South Carolina-based plaintiffs firm Motley Rice has added offices in New Jersey and Philadelphia with new hires.

Litigators Esther Berezofsky, Michael Quirk and Daniel Lapinski have joined the firm as senior counsel in Philadelphia and Cherry Hill, and Sarah Hansel has joined as an associate.

Berezofsky formerly led Berezofsky Law Group, where Quirk was a partner and Hansel was an associate. She just launched the firm about 18 months ago, after splitting with her longtime partners, Gerald Williams and Mark Cuker, in September 2017.

Lapinski was at Woodbridge-based Wilentz, Goldman & Spitzer.

Motley Rice's new offices will operate out of the same space in Philadelphia and Cherry Hill that Berezofsky Law Group had used.

According to Motley Rice co-founder Joe Rice, Berezofsky has been a co-counsel to the firm for many years.

She was in a position to handle some good litigation, some good causes, but needed some depth,” Rice said.

Neither Berezofsky's practice nor Motley Rice's existing practice will change much, he added, other than providing more resources for cases that Berezofsky is bringing over in which she hadn't already been partnering with Motley Rice. 

“This was really borne of the relationships that have developed in the work we have done together,” Berezofsky said. “It really flowed from working together increasingly, working together more on various litigation.”

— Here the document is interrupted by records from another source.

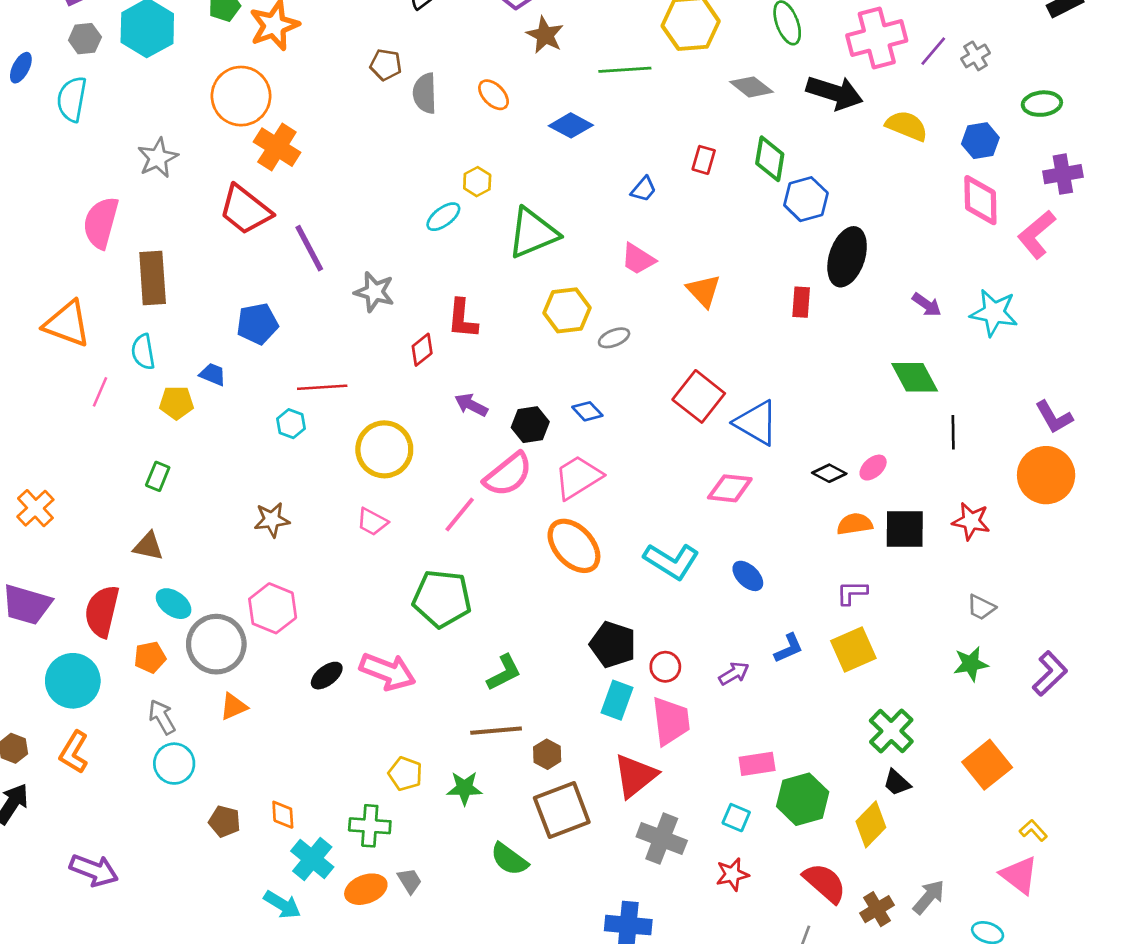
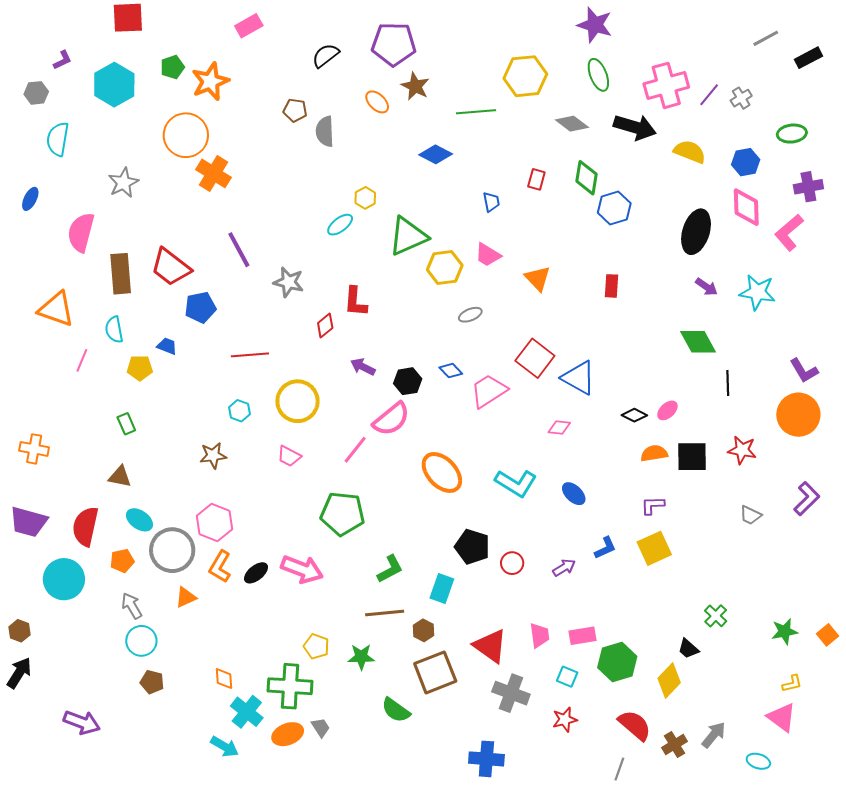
gray hexagon: (85, 39) -> (36, 93), moved
blue ellipse: (21, 68) -> (30, 199), moved
orange ellipse: (494, 95) -> (377, 102), moved
blue trapezoid: (644, 189) -> (491, 202), turned -50
red trapezoid: (245, 210) -> (171, 267), moved
black ellipse: (847, 257) -> (696, 232), moved
yellow hexagon: (567, 310) -> (445, 268), moved
cyan hexagon: (291, 424) -> (239, 411), moved
green rectangle: (158, 476) -> (126, 424), turned -45
pink trapezoid: (578, 477) -> (489, 391), moved
pink diamond: (730, 488) -> (559, 428), size x0.7
orange cross: (35, 508) -> (34, 449), turned -36
green star: (971, 664) -> (785, 631), moved
purple L-shape: (1050, 673) -> (807, 499), moved
cyan rectangle: (617, 700) -> (442, 588), moved
pink trapezoid: (671, 721) -> (539, 635), moved, size x0.7
green cross: (891, 731) -> (716, 616), moved, size x0.7
orange L-shape: (74, 752) -> (220, 567), moved
orange square: (987, 765) -> (827, 635), moved, size x0.6
red triangle: (635, 776) -> (490, 646), turned -45
brown pentagon: (225, 821) -> (152, 682), moved
green cross: (370, 826) -> (290, 686), size x1.4
yellow L-shape: (1033, 830) -> (792, 684), turned 120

Berezofsky handles environmental, toxic tort and products liability work. She is currently on the plaintiffs' executive committee for the proposed class in litigation over Flint, Michigan's water crisis, and she is litigating similar cases in Fresno, California.

In addition to those kinds of cases, she also litigates medical drug and device suits. Before she was a practicing lawyer, she was a clinical psychologist who consulted law firms on post-traumatic stress disorder and community trauma, as it relates to chemical disasters.

While her move became official in April, the firm just announced its new office this week.

As the firm was in talks with Berezofsky, it was also courting Lapinski.

Lapinski's move was not coordinated with Berezofsky's, she said, but they have known each other for two decades and worked on litigation together previously. Berezofsky said she and Lapinski actually talked about joining forces about 12 years ago. “Having him join felt like a natural fit as well,” she said.

Lapinski's practice includes pharmaceutical and medical device litigation, and he is currently a member of the plaintiffs' steering committee in the Johnson & Johnson talcum powder multidistrict litigation and the Proton Pump Inhibitor MDL, according to Motley Rice.

With over 90 lawyers, Motley Rice is large by plaintiffs firm standards. It also has offices in Washington, D.C., New York, Missouri, Rhode Island and West Virginia.

Rice said Philadelphia is easy to get to, and fits well within the firm's existing East Coast footprint.

“It's an area that MDLs look to. The courts are sophisticated, they understand mass torts practice, they understand environmental practice. It just seemed like a good place to go,” he said.

But whether Motley Rice hires more lawyers in the Philadelphia area depends on how the practice goes, he said. The firm has lawyers in New York and Rhode Island who can get to Philadelphia pretty quickly, he noted, but “if we need people physically there, we'll add people physically there.”

Berezofsky's role in the Flint litigation and the split of her former firm were at the center of a case last year brought by her former partner, Cuker. But an arbitrator ruled in Berezofsky's favor that she was not obligated by a dissolution agreement to include Cuker in the Flint litigation, and a federal judge affirmed that decision in February.

Wilentz Goldman, in an emailed statement on Lapinski's departure, said: “Dan is an accomplished lawyer who served for years as a valued member of our leading mass tort and class action team. We wish him the best.”